Mark had awoken, one morning some three months into his journey to Earth, to find Oaiea poring over a video file. It was, like most video files from Oaiea's computer, filled with trilling musical notes thundering over a backdrop of flashing pictures. Scenes of sad-looking aliens, cityscapes, and pictures of star charts, with the diagram of Earth that he'd seen before, many times. Mark supposed it was something akin to CNN for aliens. It was depicting things that had happened very long ago-he didn't have an exact understanding, but thought this was probably because her home planet was many hundreds, maybe upwards of a thousand light-years away. Information traveled back and forth, but it simply moved too slowly to be of very much importance. He tapped his computer and pulled and prodded at the menus until he'd found the words to say, "What is that? When did it happen?"

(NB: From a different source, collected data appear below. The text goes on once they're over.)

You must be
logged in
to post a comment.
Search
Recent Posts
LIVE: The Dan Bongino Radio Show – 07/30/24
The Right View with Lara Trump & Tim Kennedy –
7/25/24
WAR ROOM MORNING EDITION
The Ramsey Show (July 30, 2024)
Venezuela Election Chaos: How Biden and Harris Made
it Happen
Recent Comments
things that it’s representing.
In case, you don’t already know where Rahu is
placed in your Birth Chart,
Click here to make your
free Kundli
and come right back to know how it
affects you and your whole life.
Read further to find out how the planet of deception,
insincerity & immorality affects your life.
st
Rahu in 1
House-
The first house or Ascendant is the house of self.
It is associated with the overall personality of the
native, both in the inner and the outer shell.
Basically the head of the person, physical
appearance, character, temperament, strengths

Oaiea thought for a few moments. He wasn't sure she wanted to tell him anything this specific, or if they even had the right words in their translator. She was usually guarded with him, with this type of questioning. She tapped for a long time, erased things repeatedly, and finally, double tapped. "It is the end of the voyage. The last time our people met." Her face was solemn, whatever she was saying, it was something of great importance to her. Personal importance? He couldn't tell. He knew a little bit about her history. She was from a race of long-lived beings, compared to humans. How long-lived, she seemed to hold those cards close to her chest, but he assumed she had to be over 1,000 years old. She didn't look that old, she looked a little bit like a young girl, actually. Her small stature and large eyes gave her an innocent, youthful appearance. Her eyes had a starry opalescence to them, a quality Mark vaguely remembered as 'chatoyancy' from some long-forgotten geology course. Those eyes were fixed on his, now, as she tapped another message. She spoke to her computer in a symphonic chord sequence that sounded somehow sad. It was strange, that while he couldn't ever discern any individual words in her language, other than her name, occasionally he did pick up on the timbre of what she was feeling as she spoke the words. Sang them. She pulled up her calculator application and did some quick multiplication.

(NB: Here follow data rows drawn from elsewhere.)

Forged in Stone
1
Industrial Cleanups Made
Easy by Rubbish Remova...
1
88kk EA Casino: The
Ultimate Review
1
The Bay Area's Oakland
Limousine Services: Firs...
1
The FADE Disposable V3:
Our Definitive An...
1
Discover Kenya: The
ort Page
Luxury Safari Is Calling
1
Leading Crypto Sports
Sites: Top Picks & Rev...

"This event happened 5,984 Earth years ago. Two of my fellow travelers-" She paused for a moment, tapping and speaking to her computer to continue the statement. Mark knew that by travelers, she referred to the small percentage of her people, that like Oaiea, travelled for their life's work. They were the information gatherers, the scientists. The nerds. His kind of people. "-landed on Earth. They brought with them the hopes of a generation that had endeavoured for so long to reach out to them." Mark cringed, he could only imagine what sort of response they'd gotten from the mankind of 6,000 years ago. The Stone Age, or the Bronze Age-spears and rock-hewn weapons, perhaps. "The travelers were violently removed from their lives. Their technology destroyed. My people do not condone war-like behavior." Mark thought for a moment. This was what she had been leading up to, why she had wanted to help. He was beginning to understand now.